• Your objective:
All lines in the records below that hold "segundo" are to be shown.

[Extracted page text data]
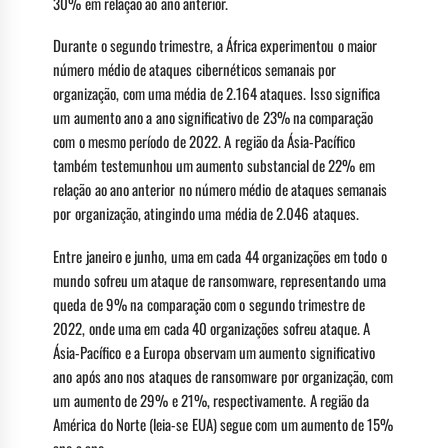
30% em relação ao ano anterior.
Durante o segundo trimestre, a África experimentou o maior
número médio de ataques cibernéticos semanais por
organização, com uma média de 2.164 ataques. Isso significa
um aumento ano a ano significativo de 23% na comparação
com o mesmo período de 2022. A região da Ásia-Pacífico
também testemunhou um aumento substancial de 22% em
relação ao ano anterior no número médio de ataques semanais
por organização, atingindo uma média de 2.046 ataques.
Entre janeiro e junho, uma em cada 44 organizações em todo o
mundo sofreu um ataque de ransomware, representando uma
queda de 9% na comparação com o segundo trimestre de
2022, onde uma em cada 40 organizações sofreu ataque. A
Ásia-Pacífico e a Europa observam um aumento significativo
ano após ano nos ataques de ransomware por organização, com
um aumento de 29% e 21%, respectivamente. A região da
América do Norte (leia-se EUA) segue com um aumento de 15%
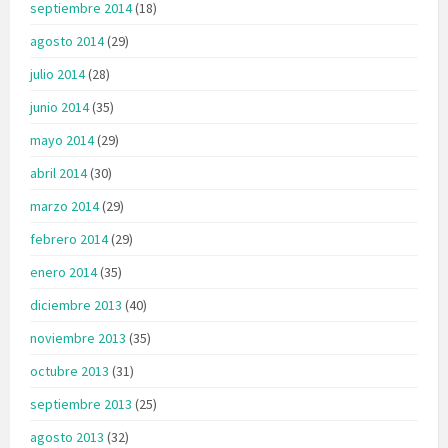
septiembre 2014
(18)
agosto 2014
(29)
julio 2014
(28)
junio 2014
(35)
mayo 2014
(29)
abril 2014
(30)
marzo 2014
(29)
febrero 2014
(29)
enero 2014
(35)
diciembre 2013
(40)
noviembre 2013
(35)
octubre 2013
(31)
septiembre 2013
(25)
agosto 2013
(32)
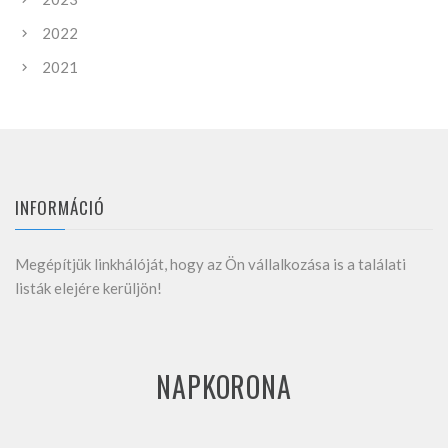
2022
2021
INFORMÁCIÓ
Megépítjük linkhálóját, hogy az Ön vállalkozása is a találati
listák elejére kerüljön!
NAPKORONA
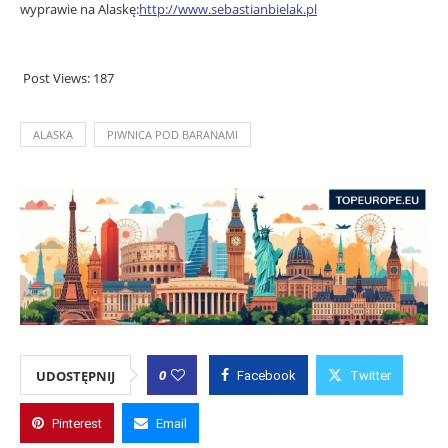
wyprawie na Alaskę:
http://www.sebastianbielak.pl
Post Views:
187
ALASKA
PIWNICA POD BARANAMI
0
UDOSTĘPNIJ
Facebook
Twitter
Pinterest
Email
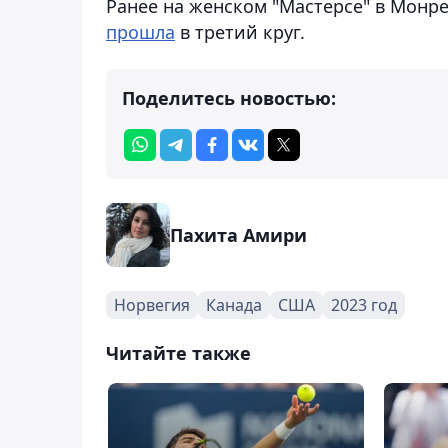
Ранее на женском "Мастерсе" в Монр
прошла
в третий круг.
Поделитесь новостью:
Пахита Амири
Норвегия
Канада
США
2023 год
Читайте также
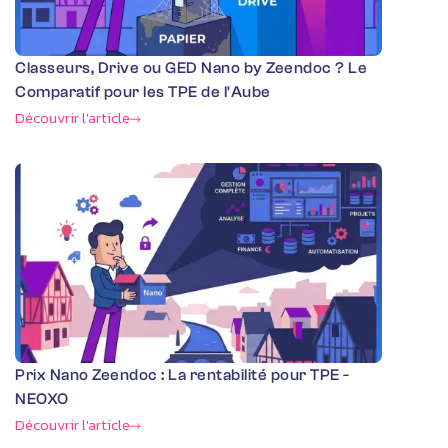
Classeurs, Drive ou GED Nano by Zeendoc ? Le
Comparatif pour les TPE de l'Aube
Découvrir l'article
Prix Nano Zeendoc : La rentabilité pour TPE -
NEOXO
Découvrir l'article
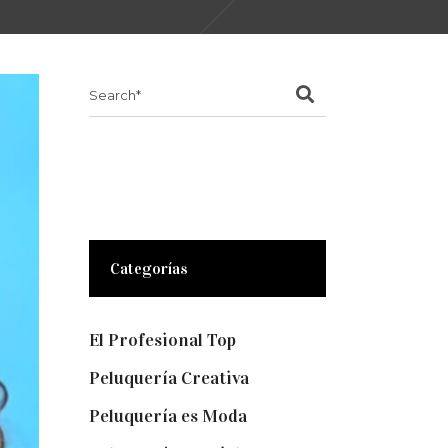
Search
for:
Categorías
El Profesional Top
(11)
Peluquería Creativa
(5)
Peluquería es Moda
(57)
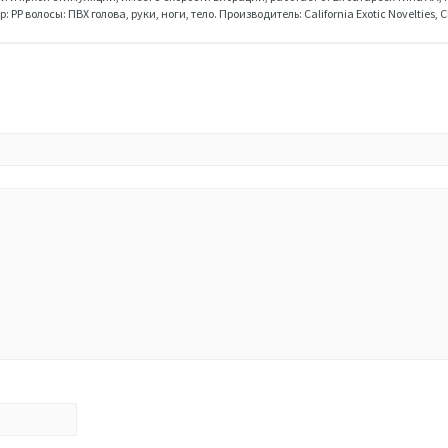
P волосы: ПВХ голова, руки, ноги, тело. Производитель: California Exotic Novelties,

• Result of this task:
Durante o segundo trimestre, a África experimentou o maior
queda de 9% na comparação com o segundo trimestre de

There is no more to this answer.